Le gouvernement doit reconnaître le lien qui existe entre l'intérêt national du Canada et la prévention des atrocités de masse et s'engager à travailler avec nos alliés pour protéger les personnes sans voix et sans pouvoir contre les violations massives des droits de la personne.
Comme il me reste peu de temps, je vais conclure comme suit : en faisant du 23 avril la journée nationale annuelle de commémoration et d'action au sujet des atrocités de masse, j'espère que tous les Canadiens auront régulièrement l'occasion de se souvenir des victimes des atrocités de masse et des leçons apprises après l'Holocauste, la Bosnie, le Cambodge et le Rwanda, ainsi que de poursuivre les efforts pour faire du Canada un chef de file international dans la prévention des atrocités de masse, et non un pays à la remorque de la communauté internationale, ce que nous semblons être devenus pour des raisons inconnues.

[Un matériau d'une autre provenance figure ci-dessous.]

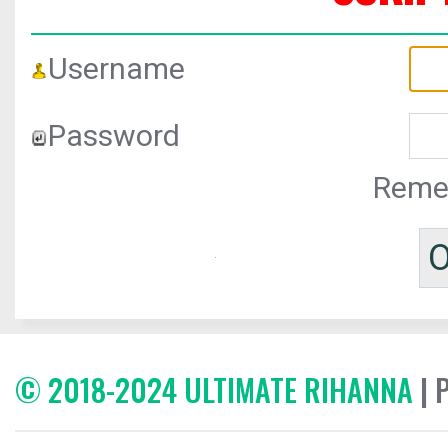
Username
Password
Reme
© 2018-2024 ULTIMATE RIHANNA
| 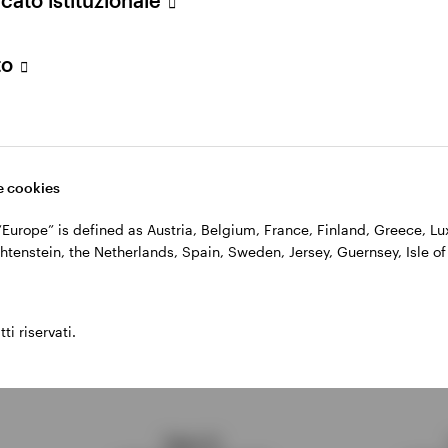
profiles
to align with financial goals
to
 risk
by holding bonds to maturity
t potentially higher yields when rates rise
lding bonds
when rates fall
 cookies
, “Europe” is defined as Austria, Belgium, France, Finland, Greece, 
adders work: a hypotheti
htenstein, the Netherlands, Spain, Sweden, Jersey, Guernsey, Isle of
ti riservati.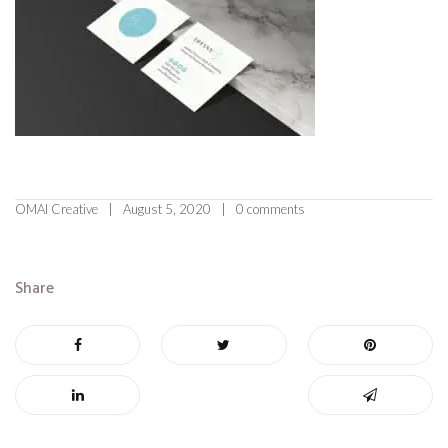
OMAI Creative
August 5, 2020
0 comments
Share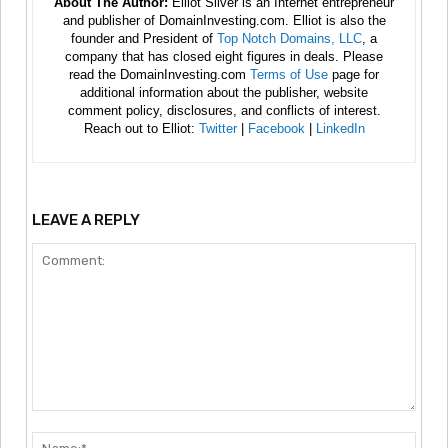
About The Author:
Elliot Silver is an Internet entrepreneur
and publisher of DomainInvesting.com. Elliot is also the
founder and President of
Top Notch Domains, LLC
, a
company that has closed eight figures in deals. Please
read the DomainInvesting.com
Terms of Use
page for
additional information about the publisher, website
comment policy, disclosures, and conflicts of interest.
Reach out to Elliot:
Twitter
|
Facebook
|
LinkedIn
LEAVE A REPLY
Comment:
Nam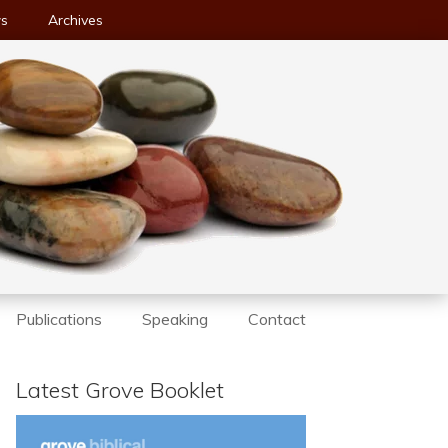
ws
Archives
Publications
Speaking
Contact
Latest Grove Booklet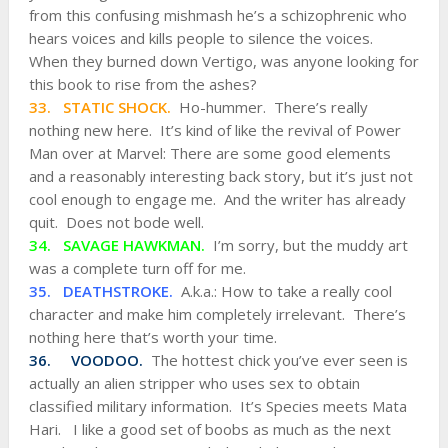
from this confusing mishmash he’s a schizophrenic who
hears voices and kills people to silence the voices.
When they burned down Vertigo, was anyone looking for
this book to rise from the ashes?
33. STATIC SHOCK.
Ho-hummer. There’s really
nothing new here. It’s kind of like the revival of Power
Man over at Marvel: There are some good elements
and a reasonably interesting back story, but it’s just not
cool enough to engage me. And the writer has already
quit. Does not bode well.
34. SAVAGE HAWKMAN.
I’m sorry, but the muddy art
was a complete turn off for me.
35. DEATHSTROKE.
A.k.a.: How to take a really cool
character and make him completely irrelevant. There’s
nothing here that’s worth your time.
36. VOODOO.
The hottest chick you’ve ever seen is
actually an alien stripper who uses sex to obtain
classified military information. It’s Species meets Mata
Hari. I like a good set of boobs as much as the next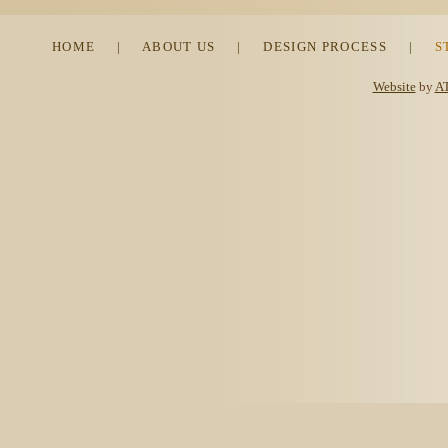
HOME
|
ABOUT US
|
DESIGN PROCESS
|
S
Website
by
AT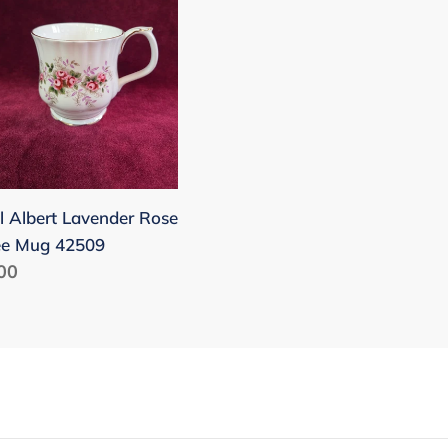
nder
ee
09
l Albert Lavender Rose
ee Mug 42509
lar
00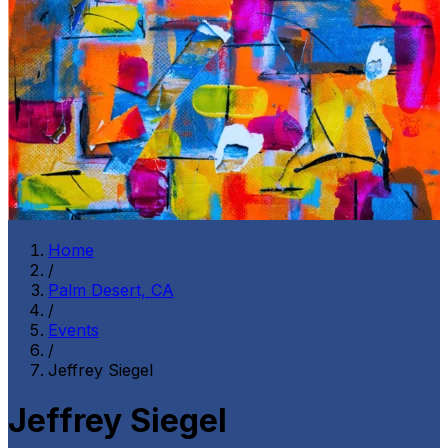
Home
/
Palm Desert, CA
/
Events
/
Jeffrey Siegel
Jeffrey Siegel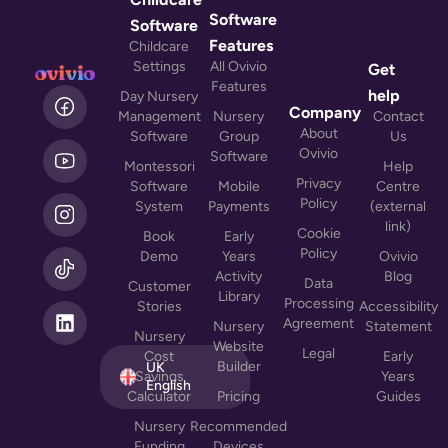
Software
Software
Features
Childcare
Settings
All Ovivio
Get
Features
L
help
Day Nursery
i
Company
Management
Nursery
Contact
n
About
Software
Group
Us
k
Ovivio
Software
Montessori
Help
e
Privacy
Software
Mobile
Centre
d
Policy
System
Payments
(external
i
link)
n
Cookie
Book
Early
Policy
Demo
Years
Ovivio
Activity
Blog
Data
Customer
Library
Processing
Stories
Accessibility
Agreement
Nursery
Statement
Nursery
Website
Legal
Cost
Early
Builder
UK
Savings
Years
English
Calculator
Pricing
Guides
Nursery
Recommended
Funding
Devices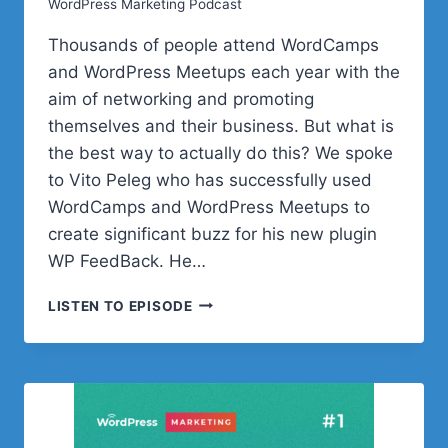
WordPress Marketing Podcast
Thousands of people attend WordCamps
and WordPress Meetups each year with the
aim of networking and promoting
themselves and their business. But what is
the best way to actually do this? We spoke
to Vito Peleg who has successfully used
WordCamps and WordPress Meetups to
create significant buzz for his new plugin
WP FeedBack. He…
HOW
LISTEN TO EPISODE
TO
PROMOTE
YOUR
BUSINESS
AT
WORDCAMP
AND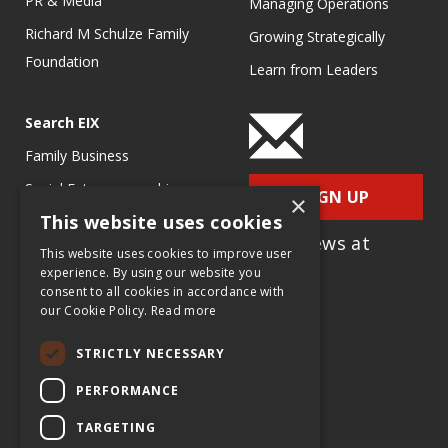
PR & Media
Managing Operations
Richard M Schulze Family
Growing Strategically
Foundation
Learn from Leaders
Search EIX
Family Business
Social Entrepreneurship
SIGN UP
×
This website uses cookies
Entrepreneurship
for e-News at
Ecosystems
This website uses cookies to improve user
EIX.org
experience. By using our website you
Entrepreneurship Research
consent to all cookies in accordance with
our Cookie Policy.
Read more
Entrepreneurship Teaching
Exercises
STRICTLY NECESSARY
Entrepreneurship Case
PERFORMANCE
Studies
TARGETING
Entrepreneurship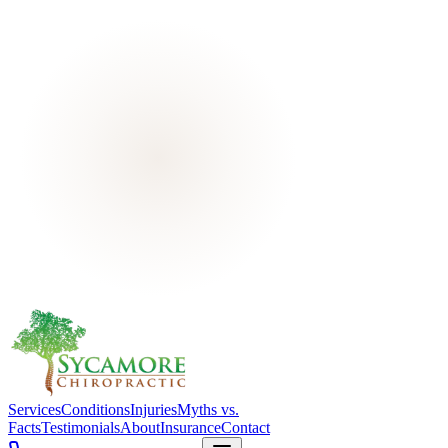
Services
Conditions
Injuries
Myths vs.
Facts
Testimonials
About
Insurance
Contact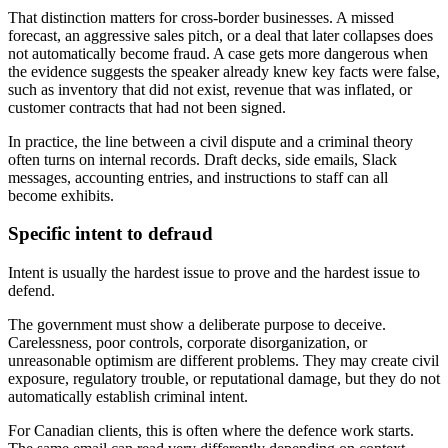
That distinction matters for cross-border businesses. A missed
forecast, an aggressive sales pitch, or a deal that later collapses does
not automatically become fraud. A case gets more dangerous when
the evidence suggests the speaker already knew key facts were false,
such as inventory that did not exist, revenue that was inflated, or
customer contracts that had not been signed.
In practice, the line between a civil dispute and a criminal theory
often turns on internal records. Draft decks, side emails, Slack
messages, accounting entries, and instructions to staff can all
become exhibits.
Specific intent to defraud
Intent is usually the hardest issue to prove and the hardest issue to
defend.
The government must show a deliberate purpose to deceive.
Carelessness, poor controls, corporate disorganization, or
unreasonable optimism are different problems. They may create civil
exposure, regulatory trouble, or reputational damage, but they do not
automatically establish criminal intent.
For Canadian clients, this is often where the defence work starts.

Honorables sénateurs, permettez-moi de citer un extrait de la conclusion du livre que j'ai écrit et qui s'intitule J'ai serré la main du diable : La faillite de l'humanité au Rwanda. Par « faillite de l'humanité au Rwanda », j'entends le fait que l'humanité entière a laissé tomber le peuple rwandais. Voici l'extrait en question :
En tant que soldats, nous avons l'habitude de déplacer des montagnes pour protéger notre souveraineté ou lutter contre les menaces à notre mode de vie. À l'avenir, nous devons nous préparer à aller au-delà des intérêts nationaux afin d'employer nos ressources et faire couler notre sang pour l'humanité. Nous avons vécu pendant des siècles de lumière, de raison, de révolution, d'industrialisation et de mondialisation. Même si cet objectif semble très idéaliste, ce nouveau siècle doit devenir le siècle de l'humanité où les humains vont au-delà de la race, de la foi, de la couleur, de la religion et de leurs propres intérêts nationaux limitatifs comme ils le sont pour mettre le bien de l'humanité avant celui de leur propre tribu. Pour nos enfants et notre avenir : Peux ce que veux. Allons-y.